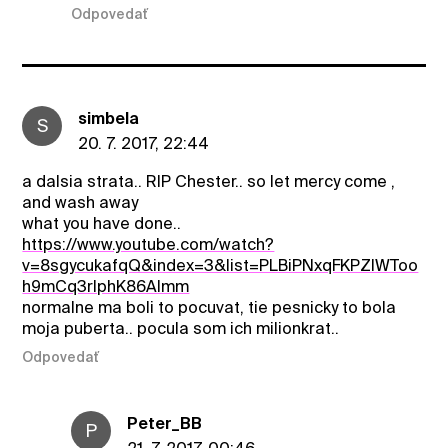
Odpovedať
simbela
S
20. 7. 2017, 22:44
a dalsia strata.. RIP Chester.. so let mercy come ,
and wash away
what you have done..
https://www.youtube.com/watch?
v=8sgycukafqQ&index=3&list=PLBiPNxqFKPZIWToo
h9mCq3rIphK86Almm
normalne ma boli to pocuvat, tie pesnicky to bola
moja puberta.. pocula som ich milionkrat..
Odpovedať
Peter_BB
P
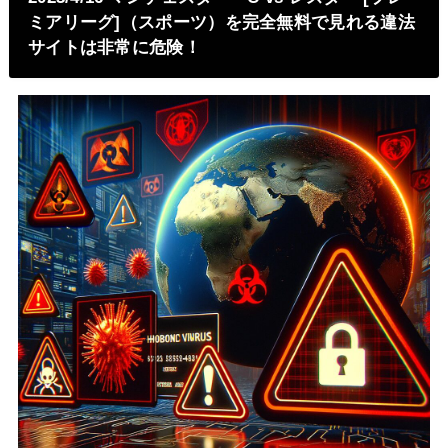
ミアリーグ]（スポーツ）を完全無料で見れる違法
サイトは非常に危険！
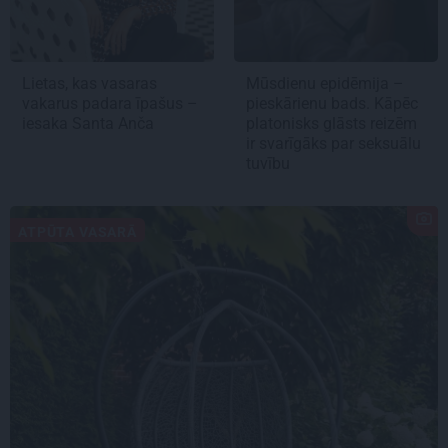
Lietas, kas vasaras
Mūsdienu epidēmija –
vakarus padara īpašus –
pieskārienu bads. Kāpēc
iesaka Santa Anča
platonisks glāsts reizēm
ir svarīgāks par seksuālu
tuvību
ATPŪTA VASARĀ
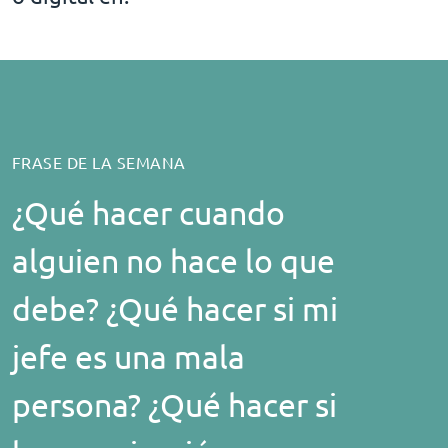
FRASE DE LA SEMANA
¿Qué hacer cuando
alguien no hace lo que
debe? ¿Qué hacer si mi
jefe es una mala
persona? ¿Qué hacer si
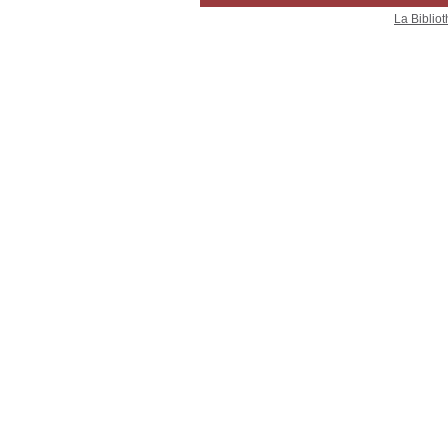
La Bibliot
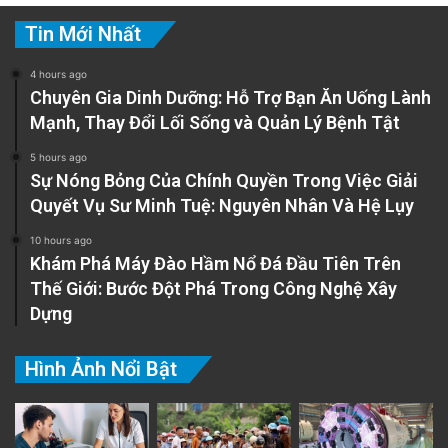
Tin Mới Nhất
4 hours ago
Chuyên Gia Dinh Dưỡng: Hỗ Trợ Bạn Ăn Uống Lành
Mạnh, Thay Đổi Lối Sống và Quản Lý Bệnh Tật
5 hours ago
Sự Nóng Bỏng Của Chính Quyền Trong Việc Giải
Quyết Vụ Sư Minh Tuệ: Nguyên Nhân Và Hệ Lụy
10 hours ago
Khám Phá Máy Đào Hầm Nổ Đá Đầu Tiên Trên
Thế Giới: Bước Đột Phá Trong Công Nghệ Xây
Dựng
Hình Ảnh Nổi Bật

--------------------------------------------------

▶ [EXERCISE AIM]:
Output every entry exactly, leaving out pictures.

▶ [RESULT OF THIS TASK]:
Odpovedať
simbela
S
20. 7. 2017, 22:44
a dalsia strata.. RIP Chester.. so let mercy come ,
and wash away
what you have done..
https://www.youtube.com/watch?
v=8sgycukafqQ&index=3&list=PLBiPNxqFKPZIWToo
h9mCq3rIphK86Almm
normalne ma boli to pocuvat, tie pesnicky to bola
moja puberta.. pocula som ich milionkrat..
Odpovedať
Peter_BB
P
ミアリーグ]（スポーツ）を完全無料で見れる違法
サイトは非常に危険！
Lietas, kas vasaras
Mūsdienu epidēmija –
vakarus padara īpašus –
pieskārienu bads. Kāpēc
iesaka Santa Anča
platonisks glāsts reizēm
ir svarīgāks par seksuālu
tuvību
ATPŪTA VASARĀ
FRASE DE LA SEMANA
¿Qué hacer cuando
alguien no hace lo que
debe? ¿Qué hacer si mi
jefe es una mala
persona? ¿Qué hacer si
La Bibliot
Tin Mới Nhất
4 hours ago
Chuyên Gia Dinh Dưỡng: Hỗ Trợ Bạn Ăn Uống Lành
Mạnh, Thay Đổi Lối Sống và Quản Lý Bệnh Tật
5 hours ago
Sự Nóng Bỏng Của Chính Quyền Trong Việc Giải
Quyết Vụ Sư Minh Tuệ: Nguyên Nhân Và Hệ Lụy
10 hours ago
Khám Phá Máy Đào Hầm Nổ Đá Đầu Tiên Trên
Thế Giới: Bước Đột Phá Trong Công Nghệ Xây
Dựng
Hình Ảnh Nổi Bật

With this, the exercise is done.